RECORDS SUPPLIED:

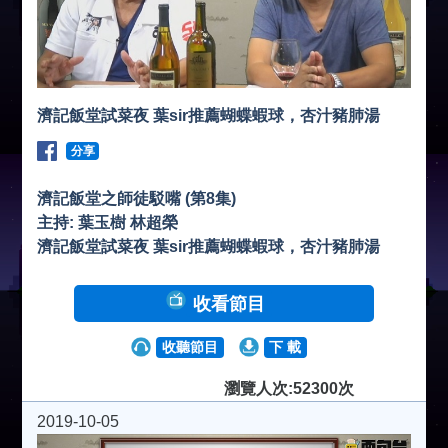
濟記飯堂試菜夜 葉sir推薦蝴蝶蝦球，杏汁豬肺湯
分享
濟記飯堂之師徒駁嘴 (第8集)
主持: 葉玉樹 林超榮
濟記飯堂試菜夜 葉sir推薦蝴蝶蝦球，杏汁豬肺湯
收看節目
收聽節目
下 載
瀏覽人次:52300次
2019-10-05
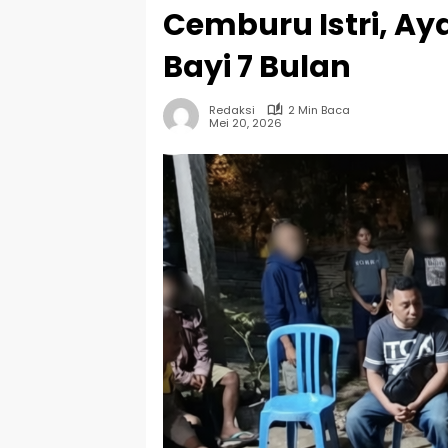
Cemburu Istri, Ay
Bayi 7 Bulan
Redaksi
2 Min Baca
Mei 20, 2026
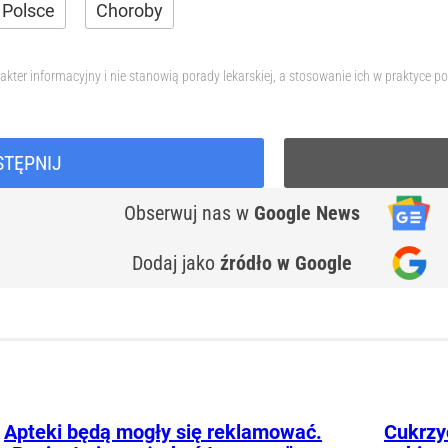
 Polsce
Choroby
akter informacyjny i nie stanowią porady lekarskiej, a stosowanie ich w praktyce
STĘPNIJ
Obserwuj nas
w
Google News
Dodaj jako
źródło w Google
Apteki będą mogły się reklamować.
Cukrzy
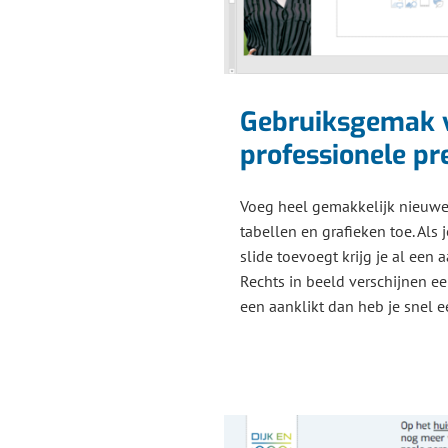
Gebruiksgemak 
professionele pr
Voeg heel gemakkelijk nieuwe 
tabellen en grafieken toe. Als 
slide toevoegt krijg je al een
Rechts in beeld verschijnen een
een aanklikt dan heb je snel 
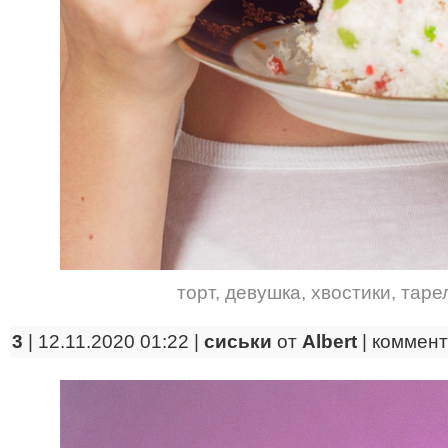
торт
,
девушка
,
хвостики
,
таре
3
| 12.11.2020 01:22 |
сиськи
от
Albert
|
коммент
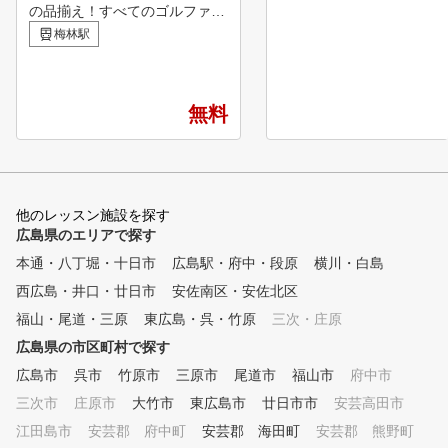
の品揃え！すべてのゴルファー
を高揚させる超大型ゴルフショ
梅林駅
ップです。 ■POINT１ スクー
ル受け放題！ レッスンの回数
制限はないので何回でも受ける
ことができます！また、2回分
無料
の先行予約が可能です。 ■POI
NT2レッスンカルテ完備(個人
ごと) カルテがあるので、いつ
もと違うコーチでもご自分にあ
ったレッスンが受けられる。 ■
他のレッスン施設を探す
POINT3 PGAのティーチング
広島県のエリアで探す
プロが監修(プロゴルフ協会) 優
本通・八丁堀・十日市
広島駅・府中・段原
横川・白島
しいプロが楽しいレッスンを実
西広島・井口・廿日市
施！ 普段聞きにくいことも気
安佐南区・安佐北区
軽に質問できる！ ■POINT4
福山・尾道・三原
東広島・呉・竹原
三次・庄原
全打席に最新測定器を完備 デ
広島県の市区町村で探す
ータに基づいたきめ細かいレッ
スンが受けられる！
広島市
呉市
竹原市
三原市
尾道市
福山市
府中市
三次市
庄原市
大竹市
東広島市
廿日市市
安芸高田市
江田島市
安芸郡 府中町
安芸郡 海田町
安芸郡 熊野町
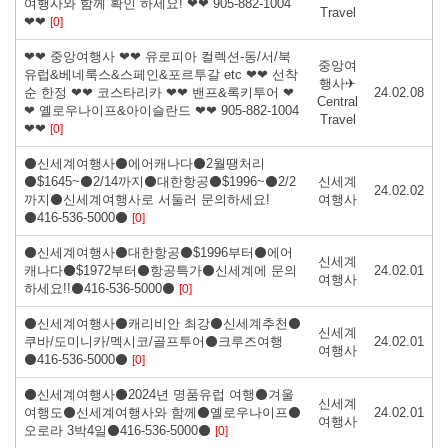
여행사와 함께 확인 하세요! ❤❤ 905-882-1004
Travel
❤❤
[0]
❤❤ 중앙여행사 ❤❤ 유로피아 컬렉션-동/서/북
중앙여
유럽&베네룩스&스페인&포르투갈 etc ❤❤ 선착
행사✈
순 한정 ❤❤ 코스타리카 ❤❤ 밴프&록키투어 ❤
24.02.08
Central
❤ 옐로우나이프&아이슬란드 ❤❤ 905-882-1004
Travel
❤❤
[0]
⚫신세계여행사⚫에어캐나다⚫2월땡처리
⚫$1645~⚫2/14까지⚫대한항공⚫$1996~⚫2/2
신세계
24.02.02
까지⚫신세계여행사로 서둘러 문의하세요!
여행사
⚫416-536-5000⚫
[0]
⚫신세계여행사⚫대한항공⚫$1996부터⚫에어
신세계
캐나다⚫$1972부터⚫항공특가⚫신세계에 문의
24.02.01
여행사
하세요!!⚫416-536-5000⚫
[0]
⚫신세계여행사⚫캐리비안 최강⚫신세계추천⚫
신세계
쿠바/도미니카/멕시코/골프투어⚫크루즈여행
24.02.01
여행사
⚫416-536-5000⚫
[0]
⚫신세계여행사⚫2024년 명품유럽 여행⚫겨울
신세계
여행도⚫신세계여행사와 함께⚫옐로우나이프⚫
24.02.01
여행사
오로라 3박4일⚫416-536-5000⚫
[0]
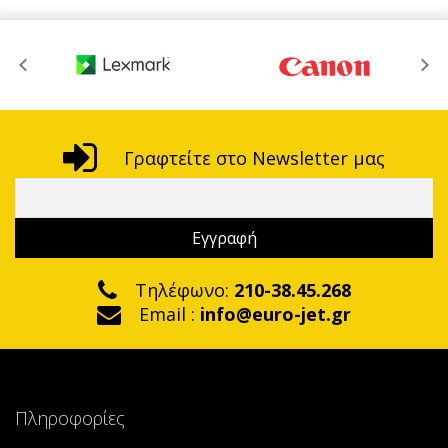
Γραφτείτε στο Newsletter μας
Τηλέφωνο:
210-38.45.268
Email :
info@euro-jet.gr
Πληροφορίες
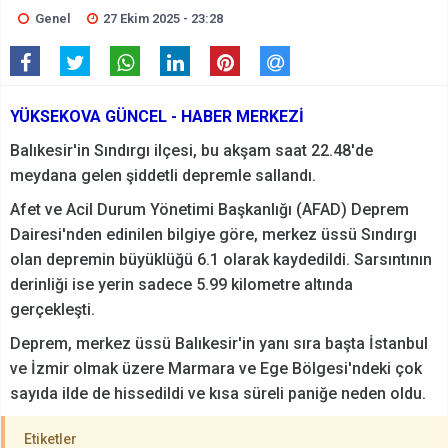
Genel
27 Ekim 2025 - 23:28
YÜKSEKOVA GÜNCEL - HABER MERKEZİ
Balıkesir'in Sındırgı ilçesi, bu akşam saat 22.48'de
meydana gelen şiddetli depremle sallandı.
Afet ve Acil Durum Yönetimi Başkanlığı (AFAD) Deprem
Dairesi'nden edinilen bilgiye göre, merkez üssü Sındırgı
olan depremin büyüklüğü 6.1 olarak kaydedildi. Sarsıntının
derinliği ise yerin sadece 5.99 kilometre altında
gerçekleşti.
Deprem, merkez üssü Balıkesir'in yanı sıra başta İstanbul
ve İzmir olmak üzere Marmara ve Ege Bölgesi'ndeki çok
sayıda ilde de hissedildi ve kısa süreli paniğe neden oldu.
Etiketler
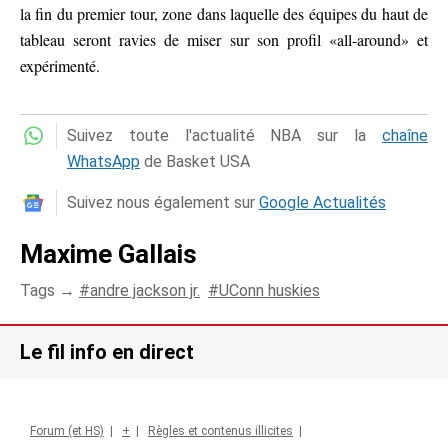
la fin du premier tour, zone dans laquelle des équipes du haut de
tableau seront ravies de miser sur son profil «all-around» et
expérimenté.
Suivez toute l'actualité NBA sur la
chaîne
WhatsApp
de Basket USA
Suivez nous également sur
Google Actualités
Maxime Gallais
Tags →
andre jackson jr.
UConn huskies
Le fil info en direct
Forum (et HS)
|
+
|
Règles et contenus illicites
|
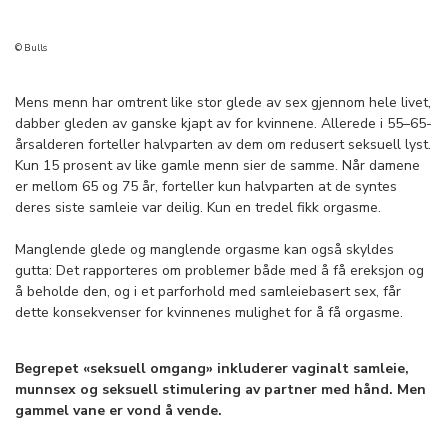
© Bulls
Mens menn har omtrent like stor glede av sex gjennom hele livet,
dabber gleden av ganske kjapt av for kvinnene. Allerede i 55–65-
årsalderen forteller halvparten av dem om redusert seksuell lyst.
Kun 15 prosent av like gamle menn sier de samme. Når damene
er mellom 65 og 75 år, forteller kun halvparten at de syntes
deres siste samleie var deilig. Kun en tredel fikk orgasme.
Manglende glede og manglende orgasme kan også skyldes
gutta: Det rapporteres om problemer både med å få ereksjon og
å beholde den, og i et parforhold med samleiebasert sex, får
dette konsekvenser for kvinnenes mulighet for å få orgasme.
Begrepet «seksuell omgang» inkluderer vaginalt samleie,
munnsex og seksuell stimulering av partner med hånd. Men
gammel vane er vond å vende.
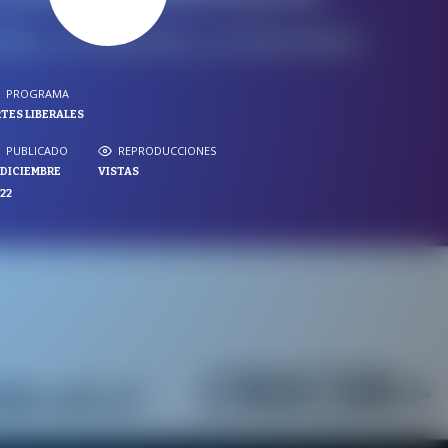
PROGRAMA
PROGRAMA
TES LIBERALES
NVERSACIONES SOBRE LO NUESTRO
PUBLICADO
REPRODUCCIONES
PUBLICADO
REPRODUCCIONES
 DICIEMBRE
VISTAS
VISTAS
22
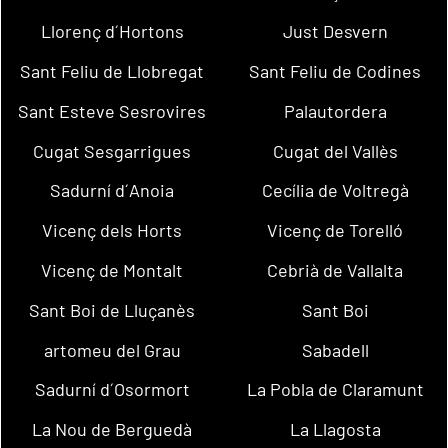
Llorenç d´Hortons
Just Desvern
Sant Feliu de Llobregat
Sant Feliu de Codines
Sant Esteve Sesrovires
Palautordera
Cugat Sesgarrigues
Cugat del Vallès
Sadurní d´Anoia
Cecília de Voltregà
Vicenç dels Horts
Vicenç de Torelló
Vicenç de Montalt
Cebrià de Vallalta
Sant Boi de Lluçanès
Sant Boi
artomeu del Grau
Sabadell
Sadurní d´Osormort
La Pobla de Claramunt
La Nou de Berguedà
La Llagosta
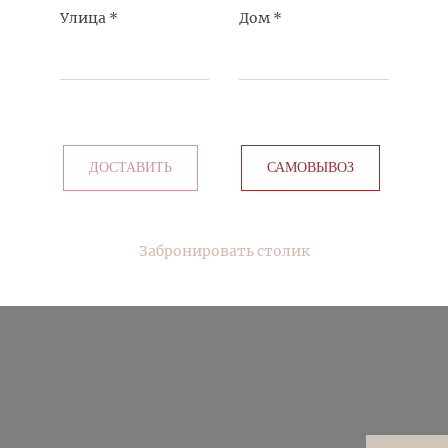
Улица
*
Дом
*
ДОСТАВИТЬ
САМОВЫВОЗ
Забронировать столик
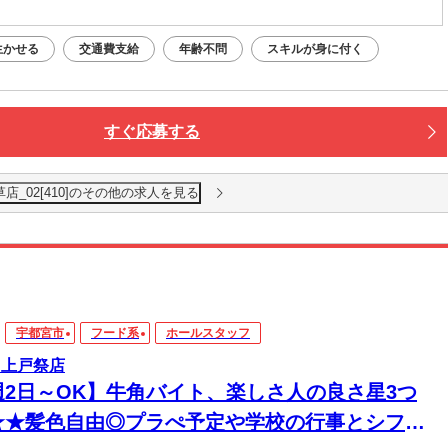
生かせる
交通費支給
年齢不問
スキルが身に付く
すぐ応募する
店_02[410]のその他の求人を見る
宇都宮市
フード系
ホールスタッフ
 上戸祭店
週2日～OK】牛角バイト、楽しさ人の良さ星3つ
★★髪色自由◎プラぺ予定や学校の行事とシフト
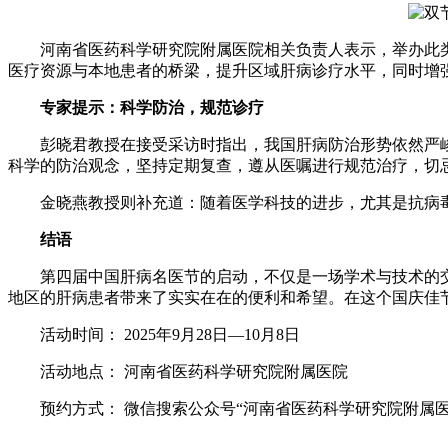
河南省医药科学研究院附属医院相关负责人表示，举办此类
医疗资源与本地患者的桥梁，提升区域肝病诊疗水平，同时增
专家提示：科学防治，规范诊疗
彭晓君教授在接受采访时指出，我国肝病防治形势依然严峻
科学的防治观念，坚持定期复查，遵从医嘱进行规范治疗，切
金晓燕教授则补充道：随着医学科技的进步，尤其是抗病毒
结语
第四届中国肝病名医节的启动，不仅是一场学术与技术的交流
地区的肝病患者带来了实实在在的便利和希望。在这个国庆佳节
活动时间： 2025年9月28日—10月8日
活动地点： 河南省医药科学研究院附属医院
预约方式： 微信搜索公众号“河南省医药科学研究院附属医院肝病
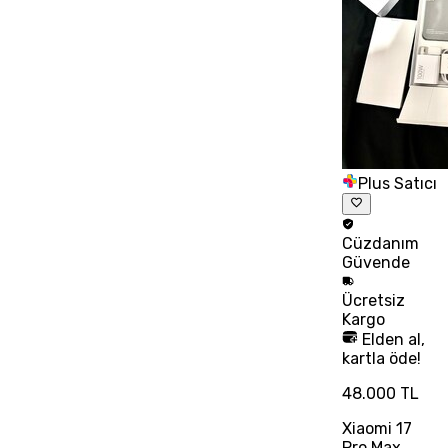
Plus Satıcı
Cüzdanım
Güvende
Ücretsiz
Kargo
Elden al,
kartla öde!
48.000 TL
Xiaomi 17
Pro Max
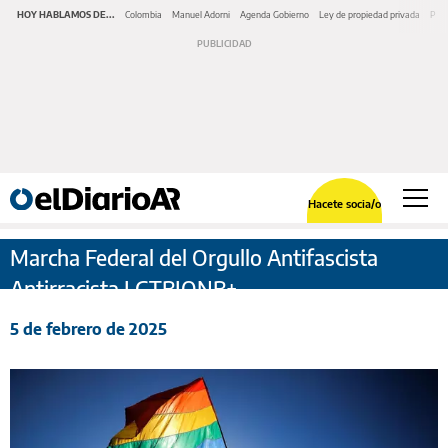
HOY HABLAMOS DE...
Colombia
Manuel Adorni
Agenda Gobierno
Ley de propiedad privada
Pano
Hacete socia/o
Marcha Federal del Orgullo Antifascista
Antirracista LGTBIQNB+
5 de febrero de 2025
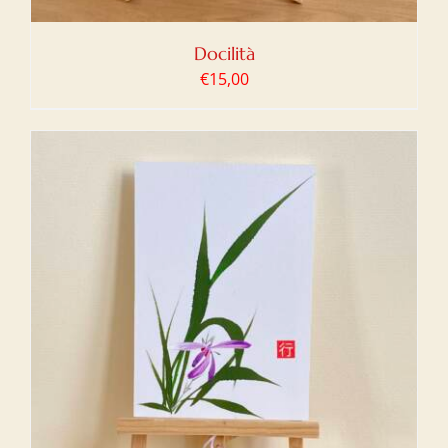
Docilità
€
15,00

WORK REQUIRED: The images in the entries above should be left out; please reproduce exactly the lines from the first through the one containing "Apteki będą mogły się reklamować.".

YOUR SOLUTION:
濟記飯堂試菜夜 葉sir推薦蝴蝶蝦球，杏汁豬肺湯
分享
濟記飯堂之師徒駁嘴 (第8集)
主持: 葉玉樹 林超榮
濟記飯堂試菜夜 葉sir推薦蝴蝶蝦球，杏汁豬肺湯
收看節目
收聽節目
下 載
瀏覽人次:52300次
2019-10-05
Cemburu Istri, Ay
Bayi 7 Bulan
Redaksi
2 Min Baca
Mei 20, 2026
 Polsce
Choroby
akter informacyjny i nie stanowią porady lekarskiej, a stosowanie ich w praktyce
STĘPNIJ
Obserwuj nas
w
Google News
Dodaj jako
źródło w Google
Apteki będą mogły się reklamować.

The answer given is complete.